TV news: Is it the 1st draft of history or a stage for self-obsessed journalists?
New Delhi: Journalism is often called the first draft of history. What if this draft were spurious? What if facts were meddled with and tragedies enhanced to create drama, heighten pathos?
Acclaimed French writer-director Bruno Dumont's 13th feature film, France, which is playing at the Toronto International Film Festival (Tiff), casts a wry eye on the business of television news, superstar journalists and how news is a malleable means to an end. The first draft of history, it says, is really just a stage for self-serving histrionics by celebrity journalists.

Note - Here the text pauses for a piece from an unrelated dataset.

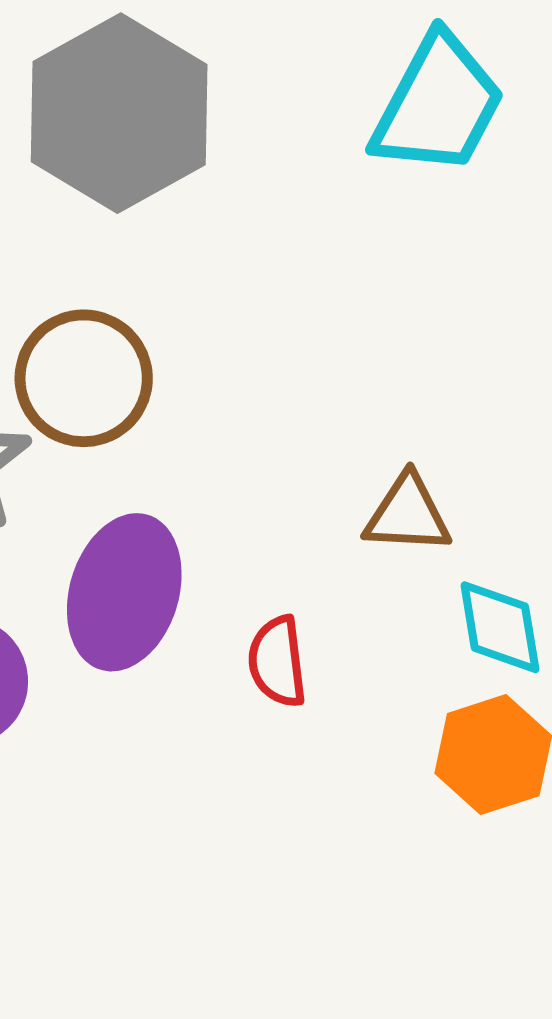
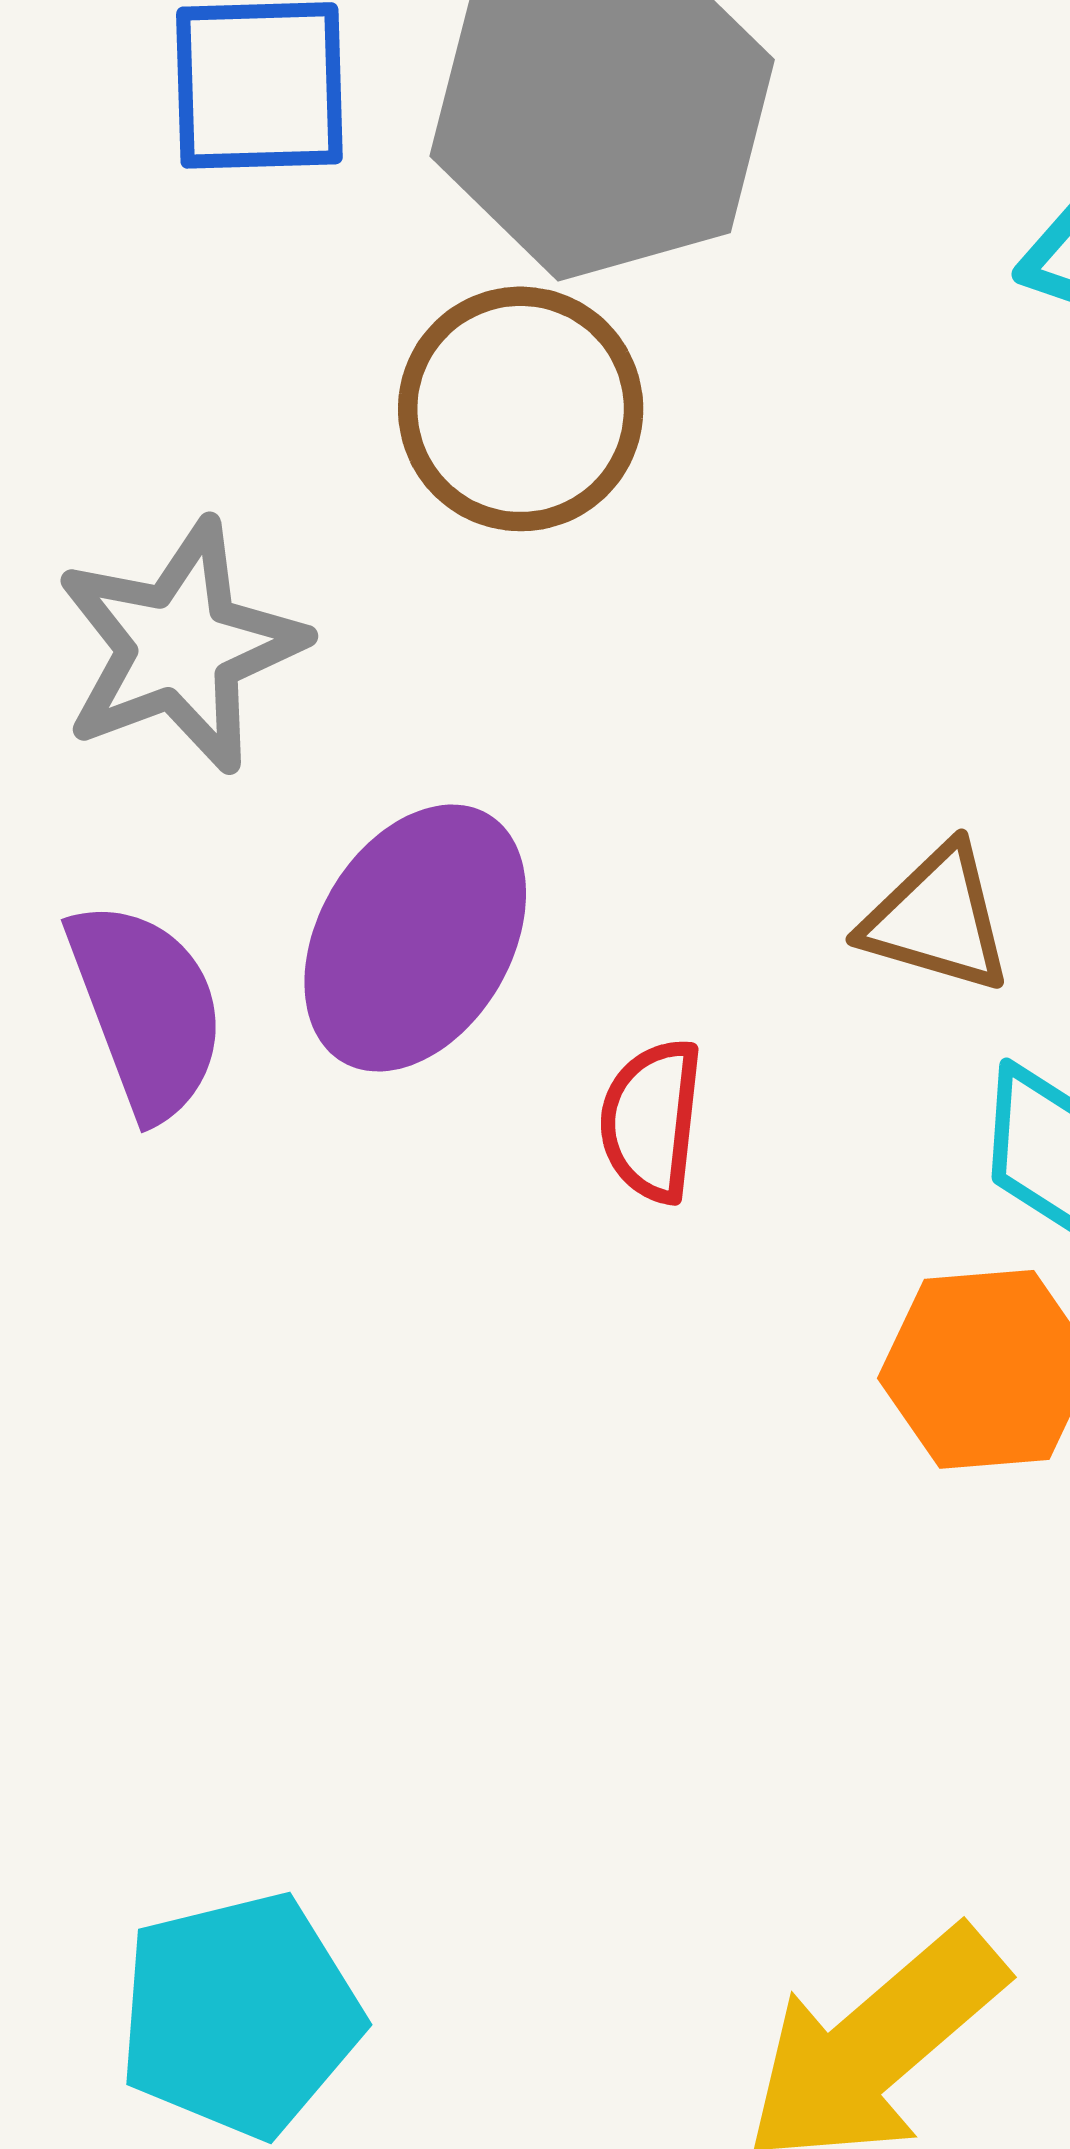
brown circle: (84, 378) -> (521, 409), moved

France’s opening scene stars French President Emmanuel Macron and later, at a wellness resort overlooking the Alps, there is German Chancellor Angela Merkel (played by a laughable lookalike). In both scenes the centre of attraction is the gorgeous and narcissistic television anchor-reporter France de Meurs (pun is intended — her name translates to France is dying) played by Lea Seydoux.
France de Meurs is at the height of her fame. Everyone knows her, everyone loves her. When she anchors a show in the studio, the large screen behind her keeps flashing her face. Outside, in the city, everyone wants a selfie with her and an autograph. Her need to be loved and admired constantly is kept gratified by her fawning assistant who can spin the most inane event and despicable faux pas into a Twitter frenzy.
France’s relationship with her writer husband, however, is “so-so”. They live together with their son in a red and black apartment that looks like a museum warehouse where large, classic paintings look down on cold but expensive furniture.
France often para-drops into conflict zones wearing a helmet, a bullet-proof jacket and thinks nothing of clicking her fingers as she direct militia men fighting the ISIS to do her bidding. One is asked to raise his hand and look skyward, another is made to walk in an exaggerated macho style. And when she is supposedly taking the perilous boat journey with migrants to Europe, she cries while talking to the camera on their small, inflatable rubber boat, but off camera retires to her own yacht.
There are two versions of her — the vulnerable woman, wife and mother who often just wants to sit on a park bench, and the diva who sees manipulation of news as part of the hard work reporters must do. Both are callous and compassionate. And both are inhabited with grace and charming indecency by the stunning and talented Lea Seydoux (Blue Is The Warmest Colour). She is the glamorous seduction in the spectacle of misery that keeps us riveted at prime time.